Los samanes, plantados hace un siglo por migrantes japoneses, se entrelazan, abundantes y espigados, para formar un sendero que más parece jardín zen. Cuando hay tormenta, relámpagos vienen y les laceran el tronco. Entonces se hace preciso resguardarse. No vaya a ser que el destino escoja un trueno como cómplice y la imponencia del paisaje como escenario para una electrocución épica. El cielo cambia de soleado a gris, violeta o naranja en instantes.
Estoy galopando por el Valle del Cauca, donde ando buscándome exilio, entre hectáreas de caña y bosques recuperados. El viento refresca la frente. Toda ansiedad se disipa. Yo aquí, a expensas de Cleopatra, noble yegua, en inmejorable compañía y escoltado por Pirulo, perrito cuyo tamaño reducido no le impide apresurarse a acechar el vuelo de los pellares… una de las muchísimas especies de aves de todas las tonalidades y dimensiones imaginables que pueblan o visitan la región.
De súbito mi anfitrión y yo debemos detenernos. Un rebaño de corderos se nos aproxima anunciándose con el ‘baaaah’ de rigor. Me siento turista en un parque temático del cine y la ‘vallecaucanidad’. Una experiencia que mezcla La mansión de Araucaima (versión Caliwood) con María. Tengo por hospedaje una hacienda de principios del siglo XVIII que antes fuera claustro jesuita, restaurada gracias a la pasión de sus propietarios y custodios. Si hace mucho calor, bien puedo sumergirme en una pileta larga que desemboca sobre un lago donde, al atardecer, los murciélagos que habitan el níspero bajan a hidratarse, planeando en círculos, cerca de la superficie.

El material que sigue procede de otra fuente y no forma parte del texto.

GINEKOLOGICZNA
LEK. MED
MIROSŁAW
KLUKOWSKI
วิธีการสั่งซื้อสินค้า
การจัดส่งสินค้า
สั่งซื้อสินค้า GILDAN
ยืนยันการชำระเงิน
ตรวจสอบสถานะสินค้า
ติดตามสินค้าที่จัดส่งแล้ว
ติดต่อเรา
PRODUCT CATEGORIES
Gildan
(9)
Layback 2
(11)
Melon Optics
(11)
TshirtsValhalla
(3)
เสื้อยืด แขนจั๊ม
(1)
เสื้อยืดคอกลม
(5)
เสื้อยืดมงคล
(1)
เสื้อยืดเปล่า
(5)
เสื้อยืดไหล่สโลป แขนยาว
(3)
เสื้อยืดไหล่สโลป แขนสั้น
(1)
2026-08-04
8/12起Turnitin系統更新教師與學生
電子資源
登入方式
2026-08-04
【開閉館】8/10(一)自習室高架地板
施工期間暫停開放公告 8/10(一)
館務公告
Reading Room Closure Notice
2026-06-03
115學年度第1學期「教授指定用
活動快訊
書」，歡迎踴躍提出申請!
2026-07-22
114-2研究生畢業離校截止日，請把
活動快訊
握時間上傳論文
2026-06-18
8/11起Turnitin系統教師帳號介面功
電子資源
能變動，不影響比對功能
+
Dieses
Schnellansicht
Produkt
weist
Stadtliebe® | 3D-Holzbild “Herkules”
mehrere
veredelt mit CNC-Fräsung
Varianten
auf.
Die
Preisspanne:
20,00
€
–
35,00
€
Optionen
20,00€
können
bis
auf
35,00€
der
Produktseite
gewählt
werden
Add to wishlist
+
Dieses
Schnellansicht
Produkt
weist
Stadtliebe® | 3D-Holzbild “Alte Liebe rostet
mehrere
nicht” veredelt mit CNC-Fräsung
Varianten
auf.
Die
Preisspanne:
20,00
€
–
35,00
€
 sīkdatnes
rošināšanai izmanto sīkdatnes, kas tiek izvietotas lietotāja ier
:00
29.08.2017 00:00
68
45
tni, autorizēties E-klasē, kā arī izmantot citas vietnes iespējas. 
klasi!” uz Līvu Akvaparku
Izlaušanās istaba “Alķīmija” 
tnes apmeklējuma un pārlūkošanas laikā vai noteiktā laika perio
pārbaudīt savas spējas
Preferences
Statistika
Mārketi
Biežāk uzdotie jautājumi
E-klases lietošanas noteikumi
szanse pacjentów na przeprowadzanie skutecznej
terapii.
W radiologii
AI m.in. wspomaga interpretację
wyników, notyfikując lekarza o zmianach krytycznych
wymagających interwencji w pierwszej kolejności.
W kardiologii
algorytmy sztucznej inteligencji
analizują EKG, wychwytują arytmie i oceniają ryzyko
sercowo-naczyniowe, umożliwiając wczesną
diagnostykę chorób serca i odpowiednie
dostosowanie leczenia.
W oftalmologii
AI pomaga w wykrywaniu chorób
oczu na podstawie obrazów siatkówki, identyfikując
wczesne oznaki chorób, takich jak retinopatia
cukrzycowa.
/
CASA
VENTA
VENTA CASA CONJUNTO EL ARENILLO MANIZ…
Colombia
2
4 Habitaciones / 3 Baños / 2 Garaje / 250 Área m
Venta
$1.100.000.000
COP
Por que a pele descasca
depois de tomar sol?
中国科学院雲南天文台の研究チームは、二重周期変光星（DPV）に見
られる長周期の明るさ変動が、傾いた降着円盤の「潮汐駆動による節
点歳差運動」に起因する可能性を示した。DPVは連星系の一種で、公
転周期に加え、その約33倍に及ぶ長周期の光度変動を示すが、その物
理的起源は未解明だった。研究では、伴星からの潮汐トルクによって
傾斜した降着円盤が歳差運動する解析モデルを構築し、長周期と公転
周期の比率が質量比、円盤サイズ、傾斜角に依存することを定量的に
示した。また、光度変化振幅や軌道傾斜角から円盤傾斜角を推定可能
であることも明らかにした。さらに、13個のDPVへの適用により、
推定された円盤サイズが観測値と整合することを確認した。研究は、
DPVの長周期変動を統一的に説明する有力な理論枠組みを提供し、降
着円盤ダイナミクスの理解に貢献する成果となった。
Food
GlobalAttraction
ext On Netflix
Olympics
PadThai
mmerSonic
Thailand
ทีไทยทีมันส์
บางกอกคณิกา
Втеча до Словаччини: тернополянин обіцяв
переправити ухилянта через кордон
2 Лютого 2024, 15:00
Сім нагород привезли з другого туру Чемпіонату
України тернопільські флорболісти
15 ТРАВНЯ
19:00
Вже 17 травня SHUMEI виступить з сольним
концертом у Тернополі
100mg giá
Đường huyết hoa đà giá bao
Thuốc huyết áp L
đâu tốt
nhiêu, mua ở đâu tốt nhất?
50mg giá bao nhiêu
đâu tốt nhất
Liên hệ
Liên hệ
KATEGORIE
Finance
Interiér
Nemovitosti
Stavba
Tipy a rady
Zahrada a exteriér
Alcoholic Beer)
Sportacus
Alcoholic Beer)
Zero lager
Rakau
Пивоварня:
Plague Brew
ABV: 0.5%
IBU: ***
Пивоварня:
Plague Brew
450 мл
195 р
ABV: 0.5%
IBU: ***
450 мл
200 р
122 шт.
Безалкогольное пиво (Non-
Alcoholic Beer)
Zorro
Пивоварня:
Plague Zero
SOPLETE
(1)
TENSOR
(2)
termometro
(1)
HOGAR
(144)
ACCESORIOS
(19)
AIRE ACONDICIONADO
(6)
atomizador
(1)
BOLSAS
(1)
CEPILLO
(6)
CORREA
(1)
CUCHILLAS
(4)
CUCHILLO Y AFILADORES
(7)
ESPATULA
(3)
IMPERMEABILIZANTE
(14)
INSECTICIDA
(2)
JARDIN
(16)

Tengo por vecinos a, calculo yo, dieciséis perros amistosos de todos los tamaños, temperamentos y pelambres posibles. Un paraíso, en el sentido canino de la expresión.
Aquí, muy cerca, viven búfalos. Sus miradas son apacibles y su fortaleza intimidante. Alrededor abundan anfibios, peces y lagartos. Sobre la grama yacen las conchas en espiral de lo que días atrás fueran moluscos de tierra y hoy banquete devorado por el águila caracolera. Unas guacamayas, jacarandosas, van regalándonos sin descanso las notas de su canción, mientras atardece. Ayer, no más, nació una potranca. La orgullosa abuelastra humana, nos llevó a presentárnosla. Tanta vida pugnando por emerger conmueve. Hay flores. Una es la ‘de Jericó’. Otra, la de la pitahaya roja, con su aspecto tan prehistórico. Pero esas son sólo dos. El campo anula el tedio dominical. Los afanes parecen irse disipando y devolviéndole su lugar sagrado a la contemplación.
Sigo mirando, embelesado, aquello que para los lugareños será cotidianidad, pero que para mí es expedición naturalista. Comienzo a preguntarme si no habría sido o si seguirá siendo más sensato abandonar la obsesión superpobladora de hacinarnos en ciudades y así rendirnos a la magia de la ruralidad. A aquel universo de ríos y ‘verdores’ al que los capitalinos tendemos a mirar con desdén, producto, está claro, del desconocimiento y la falta de contacto. No a ese campo marginado, alejado y palúdico que algunos tienen en sus mentes, sino a uno sostenible e infraestructuralmente digno, aunque al tiempo liberado del influjo de la codicia humana. Uno debidamente preservado en esa multiplicidad de verdes, vidas y aguas que, de no ser por las ambiciones industriales y la desconsideración personal de tantos, podría constituir la salvación de este tesoro llamado Tierra. Quizá todavía podamos enderezar modelos y prioridades. Hasta el otro martes.